Takich działań polskie służby nie prowadziły od 18 lat, od kiedy Polska jest w strefie Schengen. Swobodne przemieszczanie się między granicami zostaje tymczasowo zawieszone w związku z licznymi przypadkami nielegalnej migracji z Niemiec do Polski i z Litwy do Polski. Niemcy wprowadziły kontrole graniczne z Polską już wcześniej, nasz rząd – m.in. w efekcie społecznej presji i po obywatelskich kontrolach granicy- wprowadził działania lustrzane wobec Niemiec. Rząd kilka dni temu podjął decyzję o przedłużeniu wyrywkowych kontroli na polsko- niemieckiej granicy do 4 października.
W Kaliszu funkcjonuje posterunek Nadodrzańskiej Straży Granicznej. Ten sam oddział odpowiada za kontrolę ruchu międzynarodowego na poznańskim lotnisku Ławica, ale tam w związku z wakacyjnymi podróżami strażników potrzeba więcej. Dlatego na granicę wschodnią i zachodnią wysyłani są funkcjonariusze z placówki w Kaliszu.
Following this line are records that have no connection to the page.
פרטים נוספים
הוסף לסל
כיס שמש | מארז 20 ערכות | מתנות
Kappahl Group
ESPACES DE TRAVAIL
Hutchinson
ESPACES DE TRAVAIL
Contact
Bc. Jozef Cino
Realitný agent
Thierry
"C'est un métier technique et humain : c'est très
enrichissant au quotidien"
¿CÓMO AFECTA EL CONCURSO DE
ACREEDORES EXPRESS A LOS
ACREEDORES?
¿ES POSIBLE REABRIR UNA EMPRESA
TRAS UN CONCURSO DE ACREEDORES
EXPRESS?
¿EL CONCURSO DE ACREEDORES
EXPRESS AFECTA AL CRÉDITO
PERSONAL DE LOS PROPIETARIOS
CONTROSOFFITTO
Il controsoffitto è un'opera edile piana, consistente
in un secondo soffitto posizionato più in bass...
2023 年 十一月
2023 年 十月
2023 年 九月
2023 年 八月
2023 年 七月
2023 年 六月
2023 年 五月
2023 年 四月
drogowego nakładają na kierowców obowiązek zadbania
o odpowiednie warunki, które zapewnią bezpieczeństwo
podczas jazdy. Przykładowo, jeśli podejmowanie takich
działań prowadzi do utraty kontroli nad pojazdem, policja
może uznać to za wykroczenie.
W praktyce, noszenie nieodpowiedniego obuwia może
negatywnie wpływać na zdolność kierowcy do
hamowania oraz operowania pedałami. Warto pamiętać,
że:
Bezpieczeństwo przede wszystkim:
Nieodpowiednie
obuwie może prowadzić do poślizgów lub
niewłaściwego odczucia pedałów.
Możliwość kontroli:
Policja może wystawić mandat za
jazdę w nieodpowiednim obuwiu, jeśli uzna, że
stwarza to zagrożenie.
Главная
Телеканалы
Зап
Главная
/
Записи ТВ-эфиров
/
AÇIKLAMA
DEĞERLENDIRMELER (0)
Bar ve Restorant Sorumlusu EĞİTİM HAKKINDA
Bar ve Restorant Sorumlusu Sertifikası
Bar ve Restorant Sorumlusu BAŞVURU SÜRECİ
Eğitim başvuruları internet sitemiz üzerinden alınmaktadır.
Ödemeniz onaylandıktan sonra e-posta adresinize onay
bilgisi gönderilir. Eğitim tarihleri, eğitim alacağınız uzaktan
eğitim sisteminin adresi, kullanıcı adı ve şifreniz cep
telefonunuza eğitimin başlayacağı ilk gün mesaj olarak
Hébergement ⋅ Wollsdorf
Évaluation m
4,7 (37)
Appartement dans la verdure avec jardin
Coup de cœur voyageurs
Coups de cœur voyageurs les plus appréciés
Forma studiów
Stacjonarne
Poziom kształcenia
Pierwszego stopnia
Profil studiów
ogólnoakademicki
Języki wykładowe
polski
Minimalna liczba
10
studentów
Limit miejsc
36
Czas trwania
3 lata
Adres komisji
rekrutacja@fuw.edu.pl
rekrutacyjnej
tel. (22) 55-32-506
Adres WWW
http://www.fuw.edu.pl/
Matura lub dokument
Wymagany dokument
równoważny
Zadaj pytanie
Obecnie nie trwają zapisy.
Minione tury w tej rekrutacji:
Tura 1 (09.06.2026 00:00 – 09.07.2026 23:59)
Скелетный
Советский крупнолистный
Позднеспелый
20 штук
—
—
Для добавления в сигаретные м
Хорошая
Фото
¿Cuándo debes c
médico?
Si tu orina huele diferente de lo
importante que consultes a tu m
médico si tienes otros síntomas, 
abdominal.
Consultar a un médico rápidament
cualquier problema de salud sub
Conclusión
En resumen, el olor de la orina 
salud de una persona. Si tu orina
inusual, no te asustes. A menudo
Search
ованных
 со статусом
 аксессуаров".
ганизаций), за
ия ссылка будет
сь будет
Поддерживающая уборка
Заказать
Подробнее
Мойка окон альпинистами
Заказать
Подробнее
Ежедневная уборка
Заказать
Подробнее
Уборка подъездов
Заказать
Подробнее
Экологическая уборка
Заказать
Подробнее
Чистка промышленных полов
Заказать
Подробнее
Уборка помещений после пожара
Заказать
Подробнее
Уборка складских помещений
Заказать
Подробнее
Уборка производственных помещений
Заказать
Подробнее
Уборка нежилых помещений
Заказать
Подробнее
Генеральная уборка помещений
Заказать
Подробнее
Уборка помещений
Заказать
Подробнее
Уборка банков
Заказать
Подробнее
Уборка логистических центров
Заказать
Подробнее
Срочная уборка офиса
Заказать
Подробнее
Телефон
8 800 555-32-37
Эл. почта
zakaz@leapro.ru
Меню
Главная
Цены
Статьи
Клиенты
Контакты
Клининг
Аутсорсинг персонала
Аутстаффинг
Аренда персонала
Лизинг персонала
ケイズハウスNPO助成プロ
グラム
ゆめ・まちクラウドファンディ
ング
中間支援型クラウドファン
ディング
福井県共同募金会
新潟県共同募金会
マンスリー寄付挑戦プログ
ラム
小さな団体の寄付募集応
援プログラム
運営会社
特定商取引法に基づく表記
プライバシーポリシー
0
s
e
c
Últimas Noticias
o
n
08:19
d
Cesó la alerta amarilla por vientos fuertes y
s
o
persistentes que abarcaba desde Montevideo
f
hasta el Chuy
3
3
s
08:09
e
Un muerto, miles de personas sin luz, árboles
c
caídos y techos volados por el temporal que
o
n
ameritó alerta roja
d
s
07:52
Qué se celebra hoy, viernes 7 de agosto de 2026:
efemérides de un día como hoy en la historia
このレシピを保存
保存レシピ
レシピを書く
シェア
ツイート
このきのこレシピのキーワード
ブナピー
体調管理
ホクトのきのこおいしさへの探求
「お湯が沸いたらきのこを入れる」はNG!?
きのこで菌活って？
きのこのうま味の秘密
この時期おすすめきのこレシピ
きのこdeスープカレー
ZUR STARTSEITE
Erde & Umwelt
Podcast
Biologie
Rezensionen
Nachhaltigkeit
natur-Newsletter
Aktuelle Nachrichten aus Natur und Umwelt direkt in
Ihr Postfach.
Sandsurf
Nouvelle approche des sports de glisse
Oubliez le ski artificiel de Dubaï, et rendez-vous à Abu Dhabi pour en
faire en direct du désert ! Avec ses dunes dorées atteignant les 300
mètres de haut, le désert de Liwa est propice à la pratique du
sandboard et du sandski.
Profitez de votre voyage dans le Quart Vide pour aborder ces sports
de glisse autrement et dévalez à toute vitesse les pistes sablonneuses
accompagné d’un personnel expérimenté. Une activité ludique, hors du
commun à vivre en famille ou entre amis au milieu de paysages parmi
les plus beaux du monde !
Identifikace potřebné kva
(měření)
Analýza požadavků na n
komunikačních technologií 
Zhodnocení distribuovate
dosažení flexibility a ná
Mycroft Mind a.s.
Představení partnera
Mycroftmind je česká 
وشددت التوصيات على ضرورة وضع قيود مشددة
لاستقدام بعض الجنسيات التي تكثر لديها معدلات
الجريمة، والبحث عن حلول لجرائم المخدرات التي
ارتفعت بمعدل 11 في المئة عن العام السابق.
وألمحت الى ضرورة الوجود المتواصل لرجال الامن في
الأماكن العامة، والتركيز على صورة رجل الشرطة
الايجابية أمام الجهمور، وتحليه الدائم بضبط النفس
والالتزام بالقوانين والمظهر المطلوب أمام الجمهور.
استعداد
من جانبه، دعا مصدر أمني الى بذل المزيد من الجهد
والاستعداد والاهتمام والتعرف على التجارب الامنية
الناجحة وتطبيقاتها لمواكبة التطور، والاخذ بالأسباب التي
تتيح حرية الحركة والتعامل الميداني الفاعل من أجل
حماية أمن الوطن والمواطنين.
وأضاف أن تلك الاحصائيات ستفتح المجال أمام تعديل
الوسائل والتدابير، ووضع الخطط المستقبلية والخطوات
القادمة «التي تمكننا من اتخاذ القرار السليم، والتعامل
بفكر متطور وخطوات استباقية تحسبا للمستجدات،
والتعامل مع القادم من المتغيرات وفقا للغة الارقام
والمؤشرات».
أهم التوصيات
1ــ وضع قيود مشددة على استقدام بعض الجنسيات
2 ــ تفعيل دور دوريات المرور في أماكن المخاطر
Do tej pory na odcinku granicy w województwie lubuskim i dolnośląskim pogranicznicy skontrolowali ruch 100 tysięcy osób i 50 tysięcy pojazdów. 101 cudzoziemcom odmówiono wjazdu na terytorium Polski, zazwyczaj nie mieli oni wymaganych dokumentów. Osoby te pochodziły głównie z Iraku, Syrii, Rosji, Mołdawii, Ukrainy i Turcji.
Ponadto podczas działań w strefie przygranicznej za usiłowanie przekroczenia granicy wbrew przepisom oraz nielegalny pobyt zatrzymano 76 cudzoziemców, z których najliczniejszą grupę stanowili obywatele Afganistanu. Zatrzymano również sześć osób podejrzanych o pomocnictwo w nielegalnym przekroczeniu granicy. Wśród nich znaleźli się czterej obywatele Ukrainy, jeden obywatel Polski oraz jeden obywatel Mołdawii – informuje Nadodrzański Oddział Straży Granicznej.